→ **Data section**:
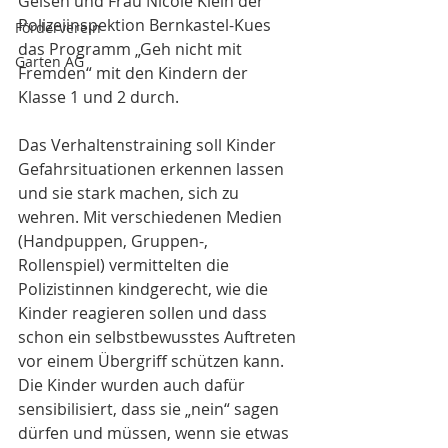
Geisen und Frau Nicole Klein der 
Polizeiinspektion Bernkastel-Kues 
Förderverein
das Programm „Geh nicht mit 
Garten AG
Fremden“ mit den Kindern der 
Klasse 1 und 2 durch.
Das Verhaltenstraining soll Kinder 
Gefahrsituationen erkennen lassen 
und sie stark machen, sich zu 
wehren. Mit verschiedenen Medien 
(Handpuppen, Gruppen-, 
Rollenspiel) vermittelten die 
Polizistinnen kindgerecht, wie die 
Kinder reagieren sollen und dass 
schon ein selbstbewusstes Auftreten 
vor einem Übergriff schützen kann. 
Die Kinder wurden auch dafür 
sensibilisiert, dass sie „nein“ sagen 
dürfen und müssen, wenn sie etwas 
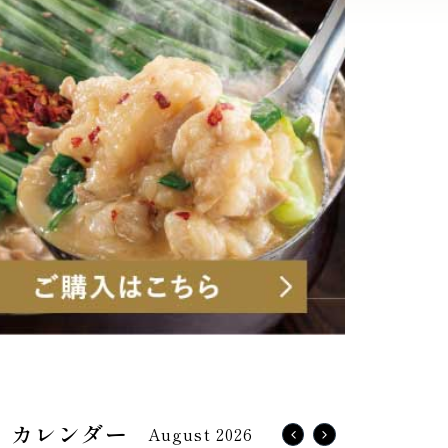
August 2026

→ **Prompt**: Wherever a line above contains "dass", copy that line.

→ **Response to this task**:
Kinder reagieren sollen und dass 
sensibilisiert, dass sie „nein“ sagen 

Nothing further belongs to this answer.